Ma questa è un’altra storia. O, meglio, una storia che dice e ripete molte cose, solo cambiando lingua, fino ad oggi.

Tornando allo spicchio di visuale torinese, il secondo anniversario della morte di Romero fu celebrato con una presenza del tutto particolare, sempre in una chiesa della prima periferia, anche se al polo opposto della città.

Per l’occasione era presente uno dei sacerdoti più in vista del Salvador in quel tempo e anche uno dei più discussi.

Si trattava di don Plácido Erdozain, sacerdote basco, leader allora della ‘Iglesia Popular’, la componente più radicale di collateralismo alla visione rivoluzionaria di sinistra.

Il suo libro ‘Mons. Romero, martire della Chiesa’, pubblicato nel 1983, parla apertamente di lui in termini di martirio, lascia chiaramente intendere quanto intensa fosse la polarizzazione ideologica intorno alla figura dell’arcivescovo.

Lo si capì quella sera a Torino dalle sue parole e lo si leggeva anche sul volto di una parte di coloro che affollavano la chiesa, idealmente piuttosto collaterali a scelte politiche che al discorso religioso, al quale si prestava un ascolto troppo funzionale.

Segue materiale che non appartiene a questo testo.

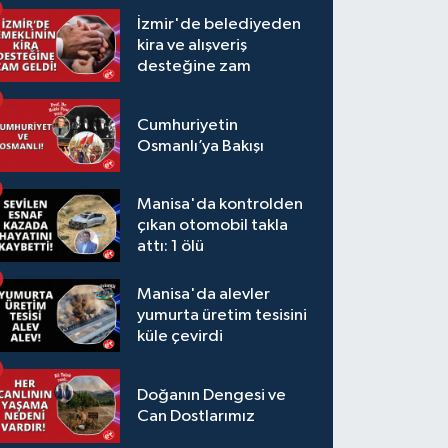
İzmir'de belediyeden
kira ve alışveriş
desteğine zam
Cumhuriyetin
Osmanlı’ya Bakışı
Manisa'da kontrolden
çıkan otomobil takla
attı: 1 ölü
Manisa'da alevler
yumurta üretim tesisini
küle çevirdi
Doğanın Dengesi ve
Can Dostlarımız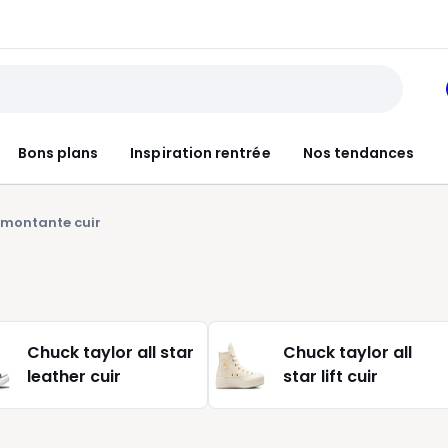
Bons plans
Inspiration rentrée
Nos tendances
 montante cuir
Chuck taylor all star
Chuck taylor all
leather cuir
star lift cuir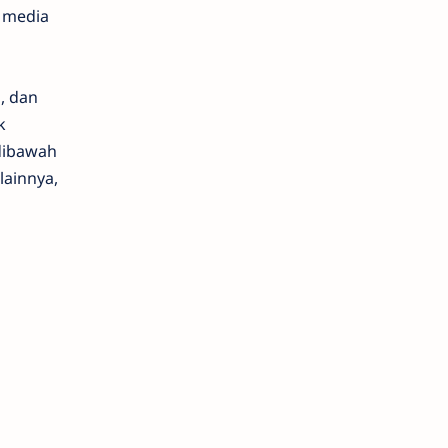
, media
, dan
k
 dibawah
lainnya,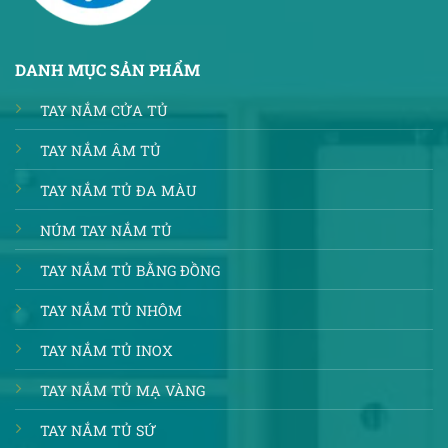
DANH MỤC SẢN PHẨM
TAY NẮM CỬA TỦ
TAY NẮM ÂM TỦ
TAY NẮM TỦ ĐA MÀU
NÚM TAY NẮM TỦ
TAY NẮM TỦ BẰNG ĐỒNG
TAY NẮM TỦ NHÔM
TAY NẮM TỦ INOX
TAY NẮM TỦ MẠ VÀNG
TAY NẮM TỦ SỨ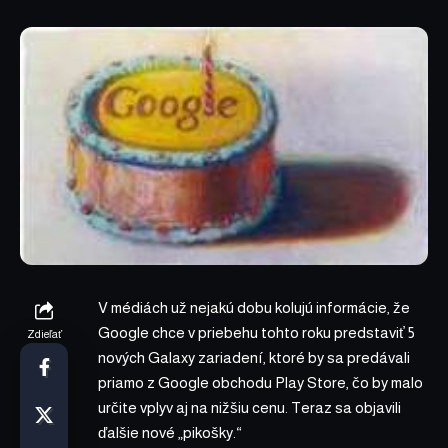
V médiách už nejakú dobu kolujú informácie, že
Google chce v priebehu tohto roku predstaviť 5
Zdieľať
nových Galaxy zariadení, ktoré by sa predávali
priamo z Google obchodu Play Store, čo by malo
určite vplyv aj na nižšiu cenu. Teraz sa objavili
ďalšie nové „pikošky.“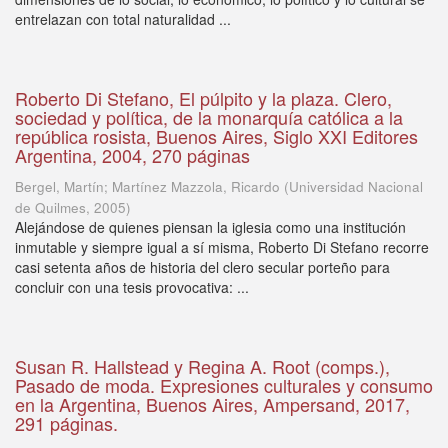
entrelazan con total naturalidad ...
Roberto Di Stefano, El púlpito y la plaza. Clero,
sociedad y política, de la monarquía católica a la
república rosista, Buenos Aires, Siglo XXI Editores
Argentina, 2004, 270 páginas
Bergel, Martín; Martínez Mazzola, Ricardo
(
Universidad Nacional
de Quilmes
,
2005
)
Alejándose de quienes piensan la iglesia como una institución
inmutable y siempre igual a sí misma, Roberto Di Stefano recorre
casi setenta años de historia del clero secular porteño para
concluir con una tesis provocativa: ...
Susan R. Hallstead y Regina A. Root (comps.),
Pasado de moda. Expresiones culturales y consumo
en la Argentina, Buenos Aires, Ampersand, 2017,
291 páginas.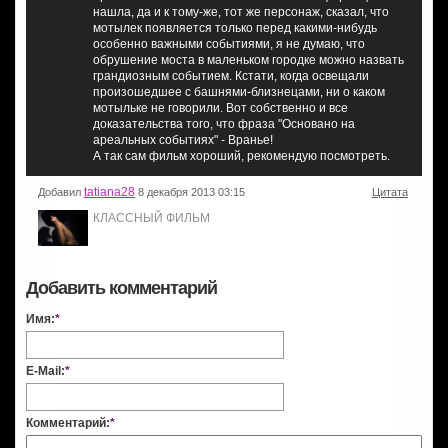
нашла, да и к тому-же, тот же персонаж, сказал, что
мотылек появляется только перед какими-нибудь
особенно важными событиями, я не думаю, что
обрушение моста в маленьком городке можно назвать
грандиозным событием. Кстати, когда освещали
произошедшее с башнями-близнецами, ни о каком
мотыльке не говорили. Вот собственно и все
доказательства того, что фраза "Основано на
ареальных событиях" - Вранье!
А так сам фильм хороший, рекомендую посмотреть.
tatiana28
Добавил
8 декабря 2013 03:15
Цитата
КЛАССНЫЙ ФИЛЬМ
Добавить комментарий
Имя:
*
E-Mail:
*
Комментарий:
*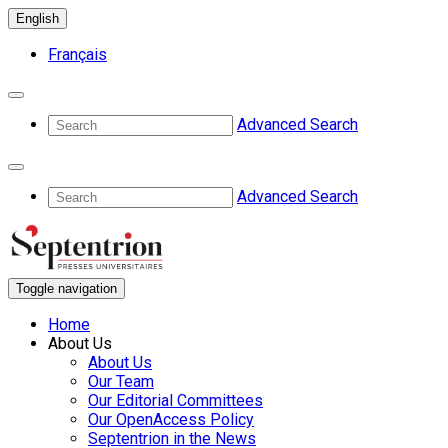
English
Français
Advanced Search
Advanced Search
Toggle navigation
Home
About Us
About Us
Our Team
Our Editorial Committees
Our OpenAccess Policy
Septentrion in the News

Tant’è. Non finiva tutto lì, comunque.

Ci voleva un Papa come Francesco che all’epoca non si fosse trovato così addentro a quelle polarizzazioni e, nello stesso tempo, non avesse bisogno che qualcuno gli spiegasse che cosa significava la posta in gioco della fede in simili contesti, ben oltre le momentanee strumentalizzazioni ideologiche; ci voleva un Papa così per riprendere quella parola ‘martirio’ con coraggio e decisione, lasciando fuori campo protagonisti con fini e interessi prevalentemente di altra natura.